Stored data entries:
-*-

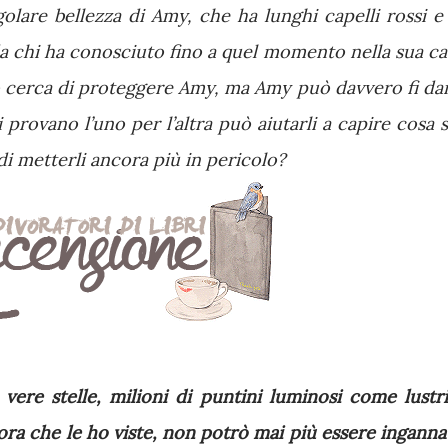
olare bellezza di Amy, che ha lunghi capelli rossi e 
 da chi ha conosciuto fino a quel momento nella sua ca
zzo cerca di proteggere Amy, ma Amy può davvero fi dar
i provano l’uno per l’altra può aiutarli a capire cosa s
di metterli ancora più in pericolo?
, vere stelle, milioni di puntini luminosi come lustri
 ora che le ho viste, non potrò mai più essere inganna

-*-

## Activity
None of the pictures should be copied, but every record above must be returned exactly.

## Exercise output
olare bellezza di Amy, che ha lunghi capelli rossi e 
 da chi ha conosciuto fino a quel momento nella sua ca
zzo cerca di proteggere Amy, ma Amy può davvero fi dar
i provano l’uno per l’altra può aiutarli a capire cosa s
di metterli ancora più in pericolo?
, vere stelle, milioni di puntini luminosi come lustri
 ora che le ho viste, non potrò mai più essere inganna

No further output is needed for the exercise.